[Opening Given records section]

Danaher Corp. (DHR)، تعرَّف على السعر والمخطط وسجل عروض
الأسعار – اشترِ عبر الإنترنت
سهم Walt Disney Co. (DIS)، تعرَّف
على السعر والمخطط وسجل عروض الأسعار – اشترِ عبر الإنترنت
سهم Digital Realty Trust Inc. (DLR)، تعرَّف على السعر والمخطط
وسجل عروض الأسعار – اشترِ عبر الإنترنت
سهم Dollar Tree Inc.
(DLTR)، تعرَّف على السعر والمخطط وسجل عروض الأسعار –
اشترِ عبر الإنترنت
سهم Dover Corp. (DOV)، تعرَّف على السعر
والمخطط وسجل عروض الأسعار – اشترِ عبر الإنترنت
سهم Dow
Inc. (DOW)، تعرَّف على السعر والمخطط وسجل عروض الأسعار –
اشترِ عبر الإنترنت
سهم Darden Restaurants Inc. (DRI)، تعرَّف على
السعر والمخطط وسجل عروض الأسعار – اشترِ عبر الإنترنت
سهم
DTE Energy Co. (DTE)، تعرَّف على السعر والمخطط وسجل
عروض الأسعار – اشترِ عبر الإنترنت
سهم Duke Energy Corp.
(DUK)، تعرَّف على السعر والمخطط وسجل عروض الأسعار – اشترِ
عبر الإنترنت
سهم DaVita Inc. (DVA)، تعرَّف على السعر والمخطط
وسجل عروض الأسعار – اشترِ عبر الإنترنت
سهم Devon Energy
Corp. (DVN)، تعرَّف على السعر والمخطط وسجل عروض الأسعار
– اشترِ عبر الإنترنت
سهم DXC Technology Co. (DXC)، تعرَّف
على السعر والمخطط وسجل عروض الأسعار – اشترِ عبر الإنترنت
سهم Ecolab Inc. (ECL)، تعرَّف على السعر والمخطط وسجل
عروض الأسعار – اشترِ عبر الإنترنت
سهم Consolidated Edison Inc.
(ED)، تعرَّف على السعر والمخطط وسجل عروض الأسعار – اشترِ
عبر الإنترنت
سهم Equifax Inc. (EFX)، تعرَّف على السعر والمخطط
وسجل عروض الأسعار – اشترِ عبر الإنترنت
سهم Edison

[Closing Given records section]

**To do:**
What you give back should be exactly the lines from the one with "سهم Devon Energy" through the final line of the listing, and no others.

**Expected output:**
سهم Devon Energy
Corp. (DVN)، تعرَّف على السعر والمخطط وسجل عروض الأسعار
– اشترِ عبر الإنترنت
سهم DXC Technology Co. (DXC)، تعرَّف
على السعر والمخطط وسجل عروض الأسعار – اشترِ عبر الإنترنت
سهم Ecolab Inc. (ECL)، تعرَّف على السعر والمخطط وسجل
عروض الأسعار – اشترِ عبر الإنترنت
سهم Consolidated Edison Inc.
(ED)، تعرَّف على السعر والمخطط وسجل عروض الأسعار – اشترِ
عبر الإنترنت
سهم Equifax Inc. (EFX)، تعرَّف على السعر والمخطط
وسجل عروض الأسعار – اشترِ عبر الإنترنت
سهم Edison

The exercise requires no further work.